### Work to complete
Write each line below back out exactly, omitting its pictures.

### Provided records
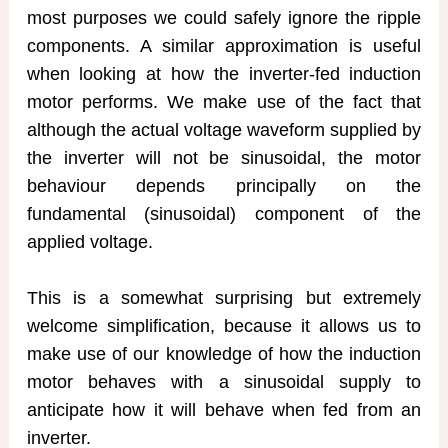
most purposes we could safely ignore the ripple
components. A similar approximation is useful
when looking at how the inverter-fed induction
motor performs. We make use of the fact that
although the actual voltage waveform supplied by
the inverter will not be sinusoidal, the motor
behaviour depends principally on the
fundamental (sinusoidal) component of the
applied voltage.
This is a somewhat surprising but extremely
welcome simplification, because it allows us to
make use of our knowledge of how the induction
motor behaves with a sinusoidal supply to
anticipate how it will behave when fed from an
inverter.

### Task solution
most purposes we could safely ignore the ripple
components. A similar approximation is useful
when looking at how the inverter-fed induction
motor performs. We make use of the fact that
although the actual voltage waveform supplied by
the inverter will not be sinusoidal, the motor
behaviour depends principally on the
fundamental (sinusoidal) component of the
applied voltage.
This is a somewhat surprising but extremely
welcome simplification, because it allows us to
make use of our knowledge of how the induction
motor behaves with a sinusoidal supply to
anticipate how it will behave when fed from an
inverter.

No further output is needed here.